| Task directions |
Each line of the records has to be copied exactly, though the pictures must be left out.

| Data for analysis |
◇ ◇ ◇ ◇
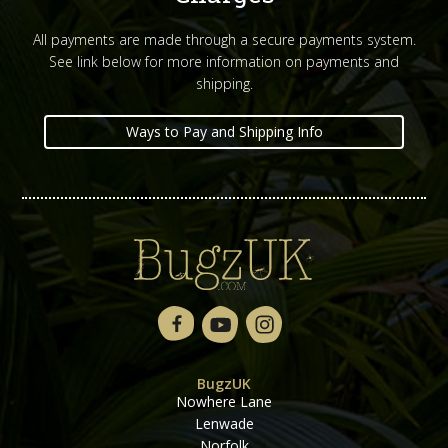
All payments are made through a secure payments system.
See link below for more information on payments and
shipping.
Ways to Pay and Shipping Info
BugzUK
Nowhere Lane
Lenwade
Norfolk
◇ ◇ ◇ ◇
| Answer to the exercise |
All payments are made through a secure payments system.
See link below for more information on payments and
shipping.
Ways to Pay and Shipping Info
BugzUK
Nowhere Lane
Lenwade
Norfolk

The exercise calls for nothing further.